Facendo tesoro di queste esperienze un consorzio facente capo alla Commissione Europea il PIAF, Privacy Impact Assessment Framework ha messo a punto una metodologia per la conduzione delle analisi del rischio privacy in 16 punti. Anche qui occorre mettere bene in evidenza che l'analisi del rischi privacy NON è un documento ma un processo. Casomai il documento o Report che ne scaturisce è parte di questo processo. Importante anche tenere conto che questi punti vanno adattati al contesto nel quale si va ad operare e devono essere personalizzati e sviluppati sulla natura delle aziende oggetto dell'analisi.
- Determinare se è necessaria la valutazione di impatto privacy. Questa è la decisione più importante la cui responsabilità ricade sul titolare del trattamento, quindi sul cda nel caso di una società per azioni.
- Identificare il team che svolgerà la valutazione di impatto privacy. Per per partire bene occorre inserire nel team tutte le persone che hanno un ruolo importante nella gestione del dato personale: per esempio IT, risorse umane, marketing, etc. Importante notare che la valutazione può riguardare aspetti strategici riguardo al know-how dell'azienda e quindi è richiesto un alto livello di riservatezza. Sarebbe opportuno nominare un team leader il DPO, Data Protection Officer, è perfetto per questo ruolo.
- Il team mette a punto un progetto di valutazione. Ogni realtà ha le sue caratteristiche, ogni trattamento dei dati personali ha le sue peculiarità e le sue criticità, il progetto dipende dal contesto nel quale si va ad agire.
- Approvazione del budget per il progetto. Una volta redatto il progetto il budget relativo allo svolgimento del progetto va sottoposto al cda per l'approvazione.
- Redazione scritta del progetto. La descrizione del progetto include le premesse e le finalità per cui si è deciso di svolgere una valutazione di impatto privacy e sarà parte integrante del report finale.
- Identificazione dei soggetti che verranno interpellati nel progetto. Gli "Stakeholders" sono coloro che svolgono un ruolo attivo nell'organigramma aziendale nel trattamento dei dati personali.
- Analisi dei flussi di informazioni, analisi dei rischi dell'impatto privacy. Momento centrale della PIA molto importante, viene redatta un'analisi dei rischi privacy, sull'analisi del rischio sono stati scritti interi libri, ma qui voglio concentrarmi più sul metodo che sugli strumenti specifici.
- Consultazione dei soggetti interpellati. Ci sono molti motivi per farla fondamentalmente potrebbero non essere stati considerati dal team alcuni aspetti che invece potrebbero venire fuori durante le consultazioni.
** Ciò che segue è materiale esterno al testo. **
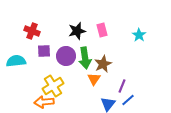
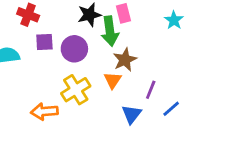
green arrow: (85, 58) -> (110, 31), moved
yellow cross: (53, 86) -> (76, 90), moved
blue line: (128, 100) -> (171, 109), moved

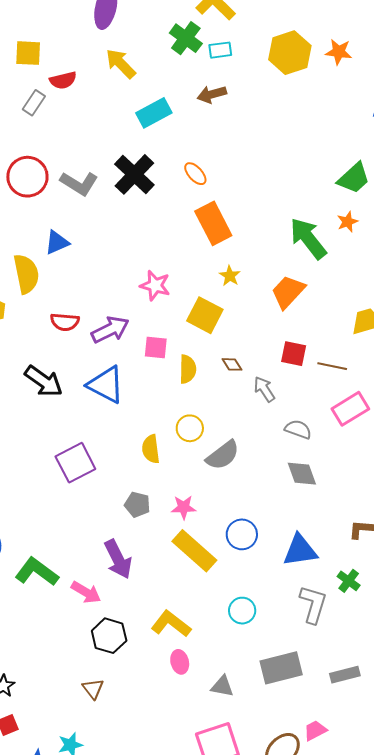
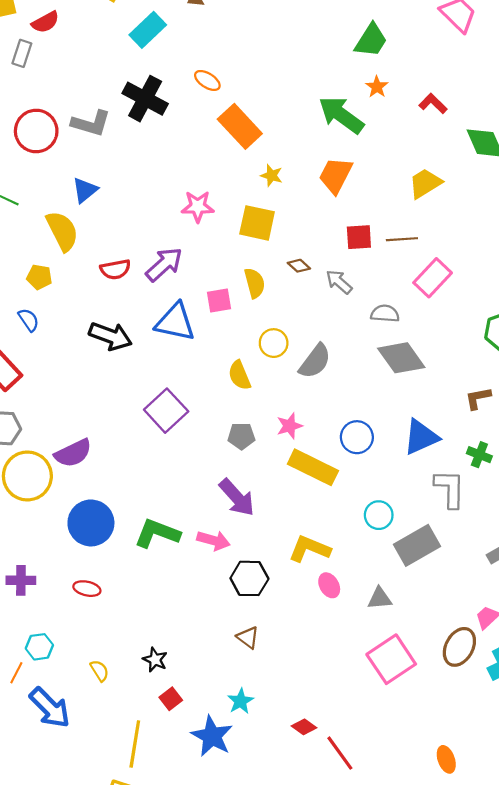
pink square: (156, 347) -> (219, 300), moved
gray diamond: (302, 474) -> (401, 358), size x1.4
gray rectangle: (281, 668) -> (417, 545), moved

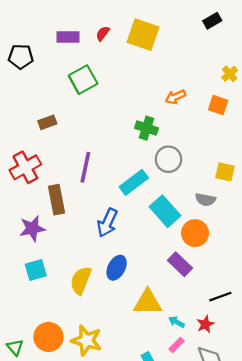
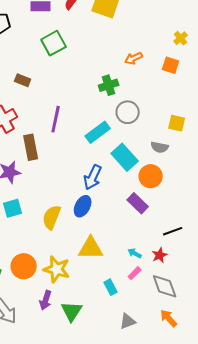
brown rectangle: (47, 122) -> (23, 80), turned 42
green cross: (147, 128) -> (109, 85), turned -36
blue arrow: (107, 223) -> (93, 177), moved
yellow triangle: (148, 302) -> (91, 248), moved

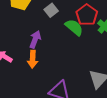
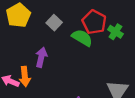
orange arrow: (33, 59) -> (25, 76), moved

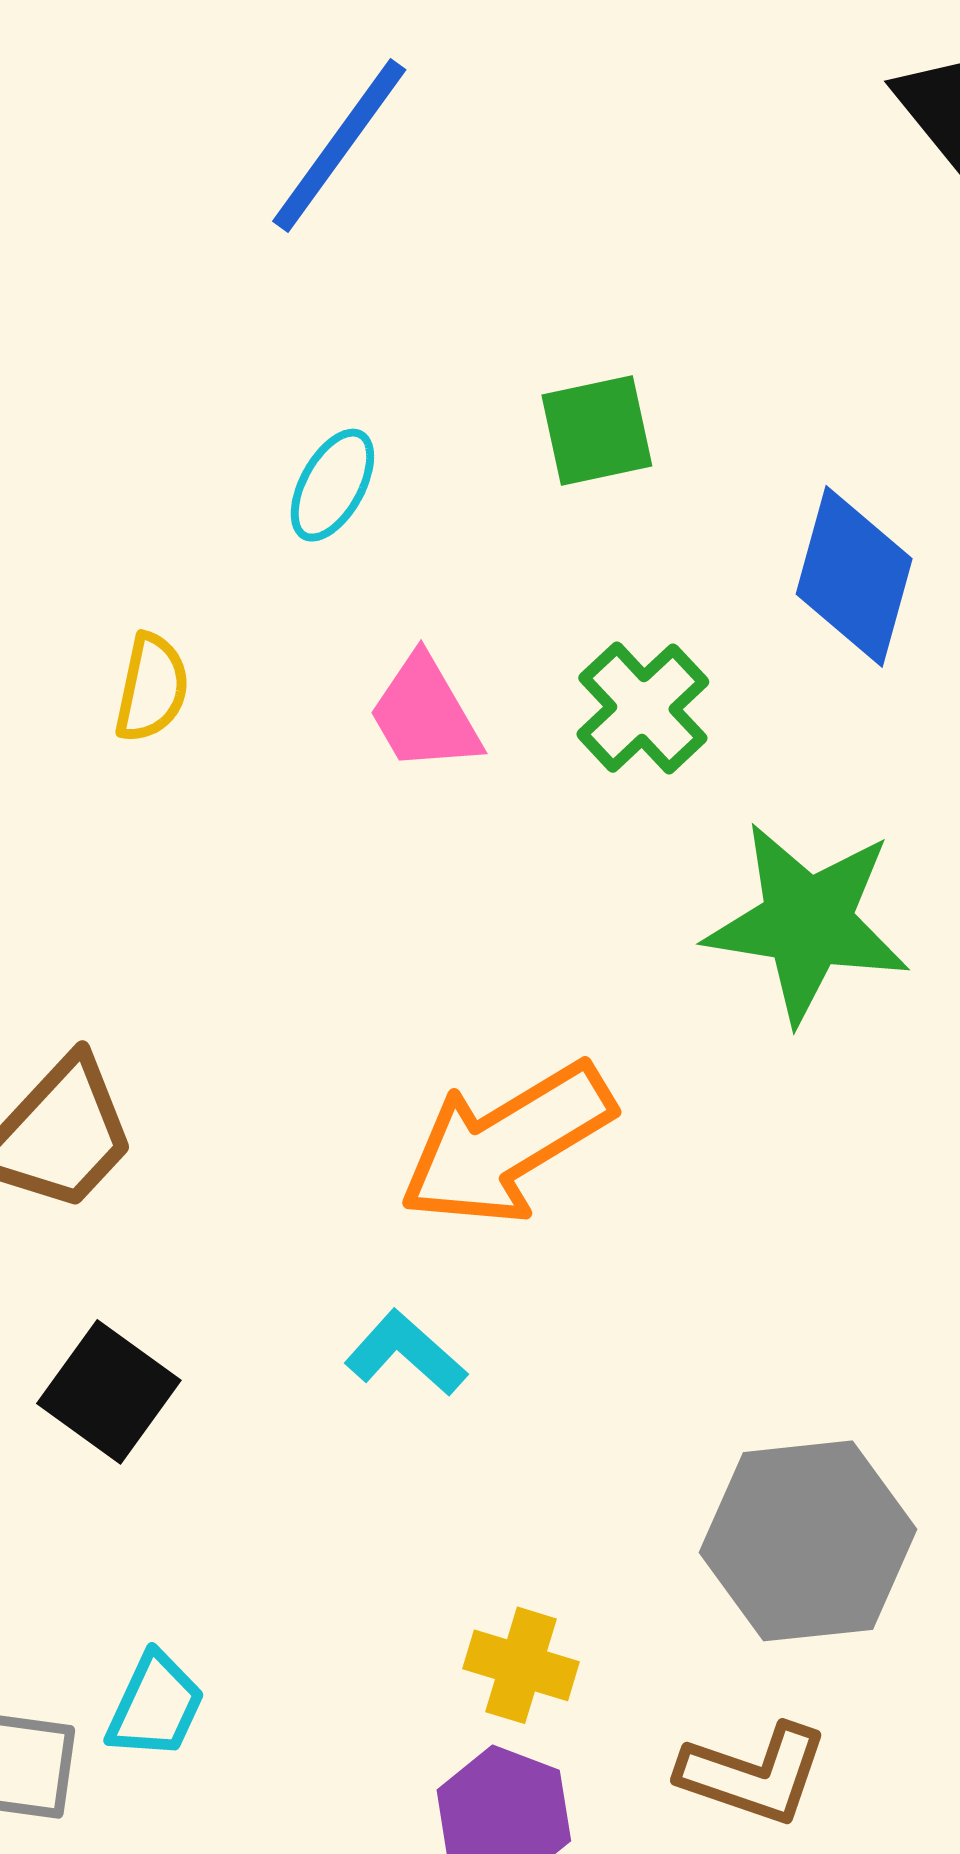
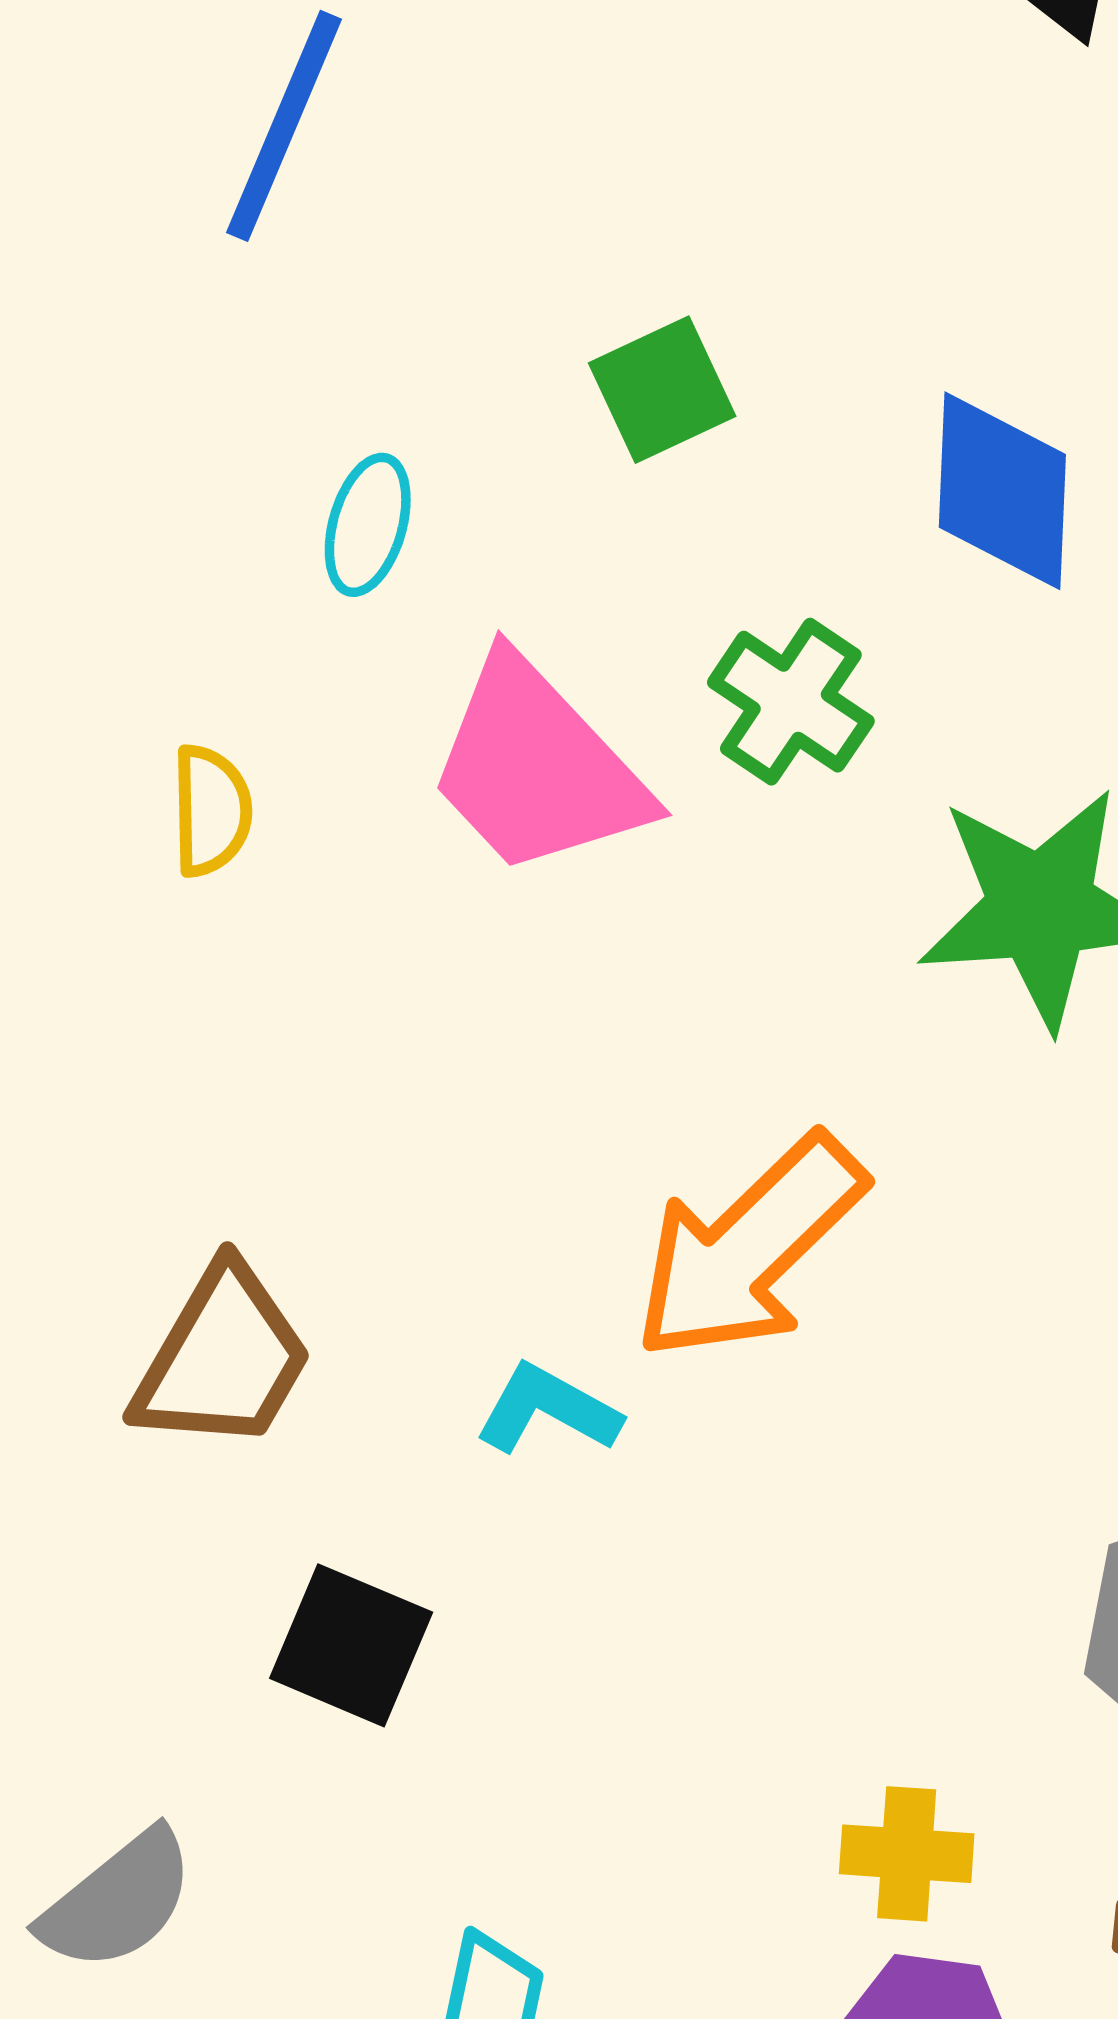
pink trapezoid: (425, 714) -> (537, 767), size x1.6
cyan L-shape: (406, 1353) -> (548, 1409), moved

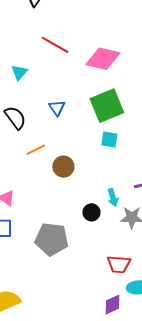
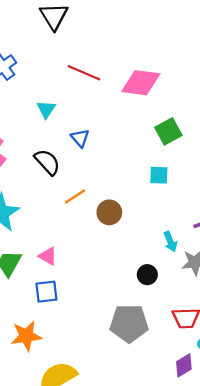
green square: (107, 106) -> (168, 131), moved, size x0.7
blue triangle: (57, 108) -> (80, 138), moved
black circle: (92, 212) -> (147, 275), moved
gray pentagon: (52, 239) -> (129, 323), moved

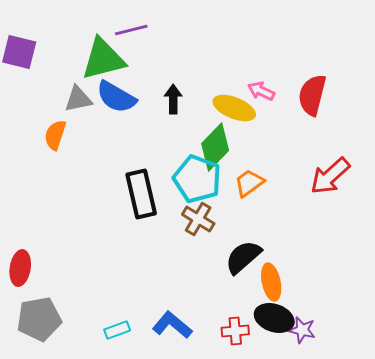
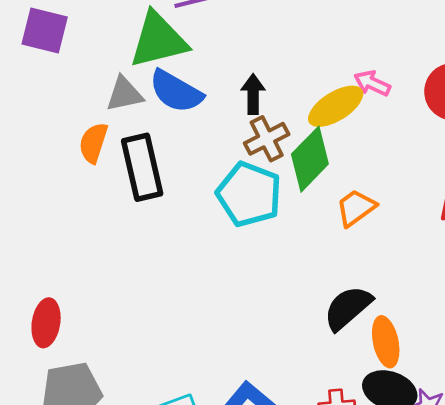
yellow ellipse: (234, 108) -> (336, 106), turned -54
cyan pentagon: (197, 179) -> (249, 194), moved
black rectangle: (141, 194) -> (142, 167), moved
brown cross: (198, 219) -> (267, 139), moved, turned 32

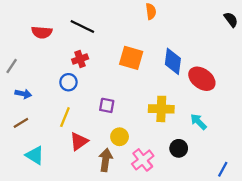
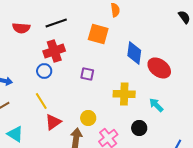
black line: (82, 27) -> (56, 23), turned -45
orange square: (131, 58) -> (98, 34), moved
red cross: (80, 59) -> (54, 51), size x1.5
purple square: (107, 105) -> (87, 74), moved
yellow line: (65, 117) -> (41, 101), turned -54

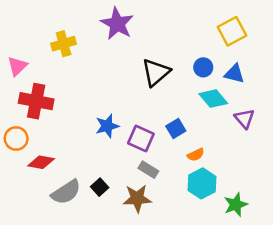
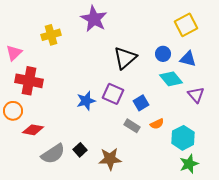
purple square: (141, 138) -> (113, 94), moved
gray rectangle: (148, 170) -> (132, 126), moved
cyan hexagon: (202, 183) -> (183, 138), moved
- Verifica di compatibilità col regolamento. Occorre verificare che il progetto sia conforme al regolamento ed alle leggi vigenti, generalmente questa parte compete al DPO Data Protection Officer.
- Identificazione dei rischi e delle possibili soluzioni. In base all'analisi dei rischi il team estrapoli i rischi al trattamento dei dati personali ed elabora delle possibili soluzioni tecniche o di processo.
- Formulazione delle raccomandazioni. Sempre in base all'analisi dei rischi si formulano delle misure di mitigazione del rischio privacy e le si comunicano alle parti dell'azienda coinvolte.
- Redazione e pubblicazione del report. Valutare se in base ad un principio di trasparenza rendere pubblica la valutazione di impatto privacy, magari sul sito internet istituzionale.
- Implementare le misure di mitigazione del rischio privacy. Occorre accertarsi che le raccomandazioni frutto dell'analisi siano implementate attraverso l'azienda eventualmente mettendo a punto delle verifiche a campione.
- Valutare se sottoporre la PIA ad un audit condotta da terze parti. Se il progetto di trattamento dei dati personali è un progetto che coinvolge diverse aziende potrebbe essere utile fare delle audit per verificare che tutto sia stato condotto nel migliore dei modi.
- Aggiornare la PIA nel caso ci siano dei cambiamenti al progetto. Come ho già detto si tratta di un processo e non di un documento, nelle aziende i processi sono soggetti a mutare rapidamente anche in funzione della rapidità delle innovazioni tecnologiche e quindi anche la valutazione deve essere sottoposta a continui aggiornamenti.
- Diffondere in azienda le policy relative alla privacy. Occorre diffondere attraverso l'azienda una consapevolezza del rischio privacy.